The diffusion equation, when the rate of diffusion is independent of the local density of the diffusing substance, can be written as

$$ \frac{\partial \, A(\mathbf{r}, t)}{\partial \, t} = D\, \nabla^{2} \, [ A\,(\mathbf{r}, t) \, ] $$

where $A(\mathbf{r}, t)$ is a scalar field representing the concentration of the diffusing substance at any vector position $\mathbf{r}$ and time $t$ . $\nabla^{2}$ is the Laplacian, the differential operator defined as

$$ \nabla^{2} f = \sum_{i=1}^n \frac {\partial^2 f}{\partial x^2_i} $$

and $D$ is the diffusion constant. So for example, in two dimensions, it becomes

$$ \frac{\partial \, A(\mathbf{r}, t)}{\partial \, t} = D\, \big( \frac{\partial^2 \, A(\mathbf{r}, t)}{\partial \, x^2} + \frac{\partial^2 \, A(\mathbf{r}, t)}{\partial \, y^2} \, \big) $$

To solve this equation we need an initial condition and a set of boundary conditions. In our case, we will be considering an infinite line, plane, volume, so our boundary conditions will always just be that the concentration is zero at infinity.

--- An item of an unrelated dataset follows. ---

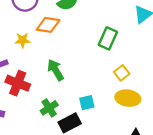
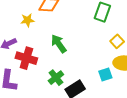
cyan square: (87, 103) -> (105, 75), moved

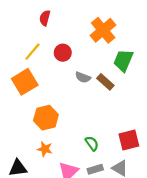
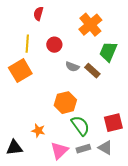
yellow line: (32, 52) -> (27, 44), turned -36
orange hexagon: (46, 118) -> (65, 103), moved
green semicircle: (92, 143) -> (80, 126), size x1.5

An Instantaneous Point Source

This describes the process of a finite quantity $Q_0$ of the diffusing substance being releated at a single point $\mathbf{r'}$ at $t=0$ . It turns out this has a neat closed-form solution in any number of dimensions, $d$ . To derive this solution rigorously you need to dive into the dreaded realm of Green's functions, which is solely understood by hardcore maths folk. No one has time for that. I'm just going to state the answer, as given in this paper from 1959 by Pattle [1] .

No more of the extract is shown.